● **What you are asked to do**: Scanning the entries below, copy every line that contains the word "know".
** Records shown follows **
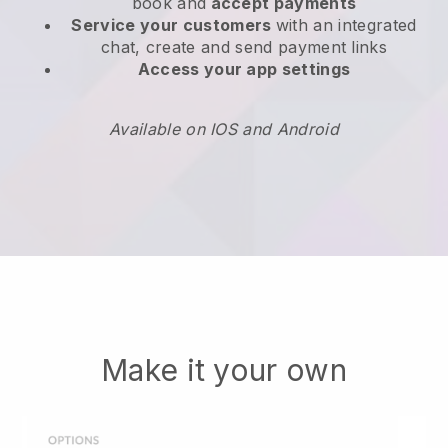
book and
accept payments
Service your customers
with an integrated
chat, create and send payment links
Access your app settings
Available on IOS and Android
Make it your own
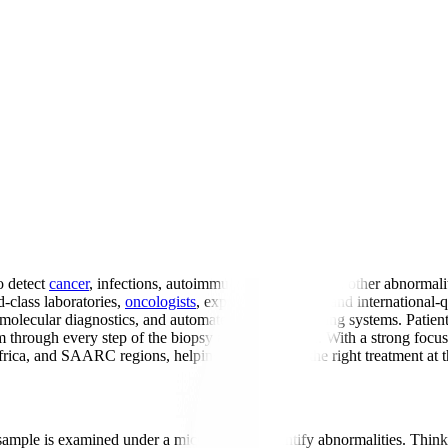
o detect
cancer
, infections, autoimmune conditions, and other abnormalit
-class laboratories,
oncologists
, expert pathologists, and internation
 molecular diagnostics, and automated tissue processing systems. Patient
m through every step of the biopsy analysis process. With a strong foc
Africa, and SAARC regions, helping them receive the right treatment at t
 sample is examined under a microscope to identify abnormalities. Think 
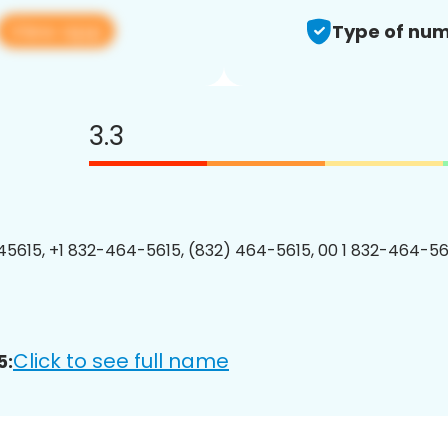
View app
Type of num
3.3
5615, +1 832-464-5615, (832) 464-5615, 00 1 832-464-561
Click to see full name
5:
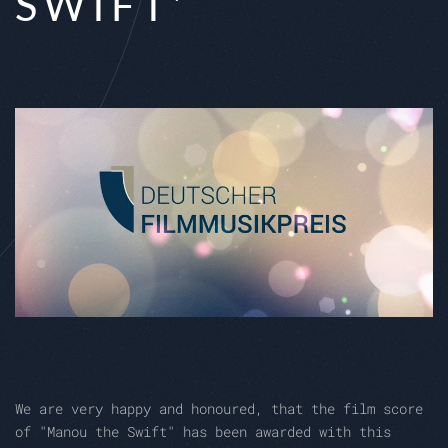
SWIFT'
We are very happy and honoured, that the film score
of "Manou the Swift" has been awarded with this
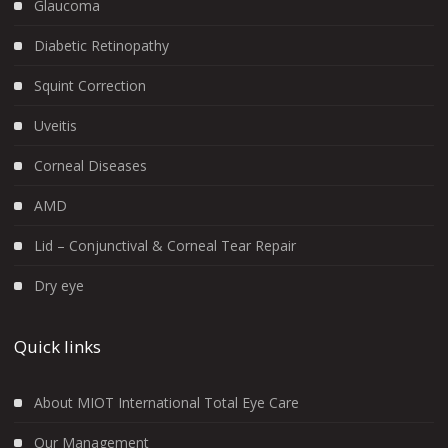
Glaucoma
Diabetic Retinopathy
Squint Correction
Uveitis
Corneal Diseases
AMD
Lid – Conjunctival & Corneal Tear Repair
Dry eye
Quick links
About MIOT International Total Eye Care
Our Management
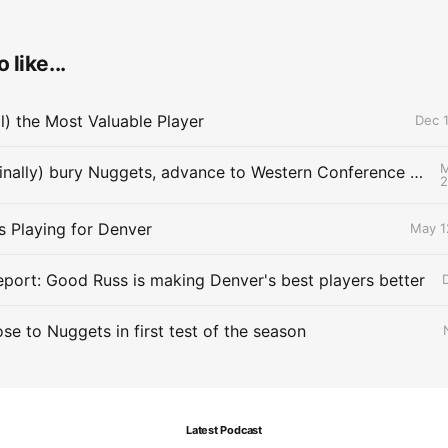
 like...
ll) the Most Valuable Player
Dec 1
M
Thunder (finally) bury Nuggets, advance to Western Conference Finals
s Playing for Denver
May 1
eport: Good Russ is making Denver's best players better
se to Nuggets in first test of the season
Latest Podcast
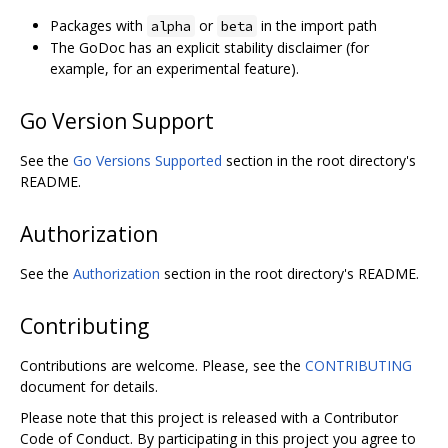
Packages with
or
in the import path
alpha
beta
The GoDoc has an explicit stability disclaimer (for
example, for an experimental feature).
Go Version Support
See the
Go Versions Supported
section in the root directory's
README.
Authorization
See the
Authorization
section in the root directory's README.
Contributing
Contributions are welcome. Please, see the
CONTRIBUTING
document for details.
Please note that this project is released with a Contributor
Code of Conduct. By participating in this project you agree to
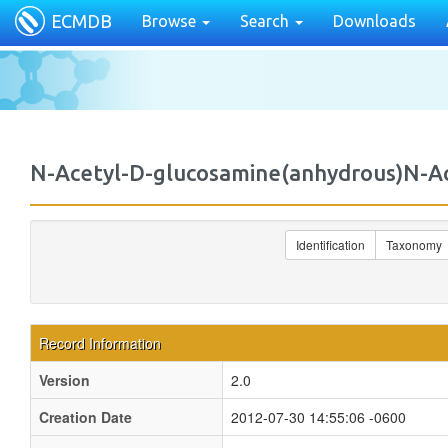
ECMDB
Browse
Search
Downloads
N-Acetyl-D-glucosamine(anhydrous)N-
Identification
Taxonomy
Record Information
Version
2.0
Creation Date
2012-07-30 14:55:06 -0600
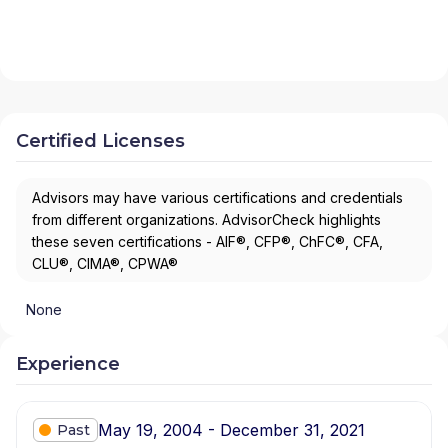
Certified Licenses
Advisors may have various certifications and credentials
from different organizations. AdvisorCheck highlights
these seven certifications - AIF®, CFP®, ChFC®, CFA,
CLU®, CIMA®, CPWA®
None
Experience
May 19, 2004 - December 31, 2021
Past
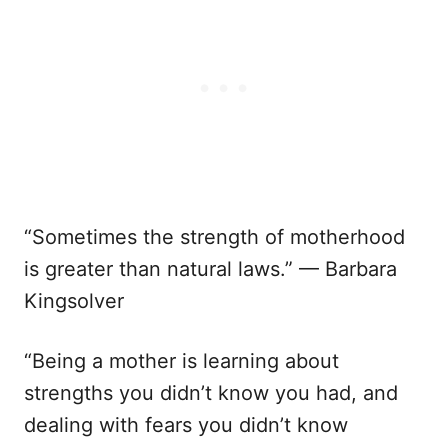
“Sometimes the strength of motherhood
is greater than natural laws.” — Barbara
Kingsolver
“Being a mother is learning about
strengths you didn’t know you had, and
dealing with fears you didn’t know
** End of Records shown **
● **Exercise answer**:
strengths you didn’t know you had, and
dealing with fears you didn’t know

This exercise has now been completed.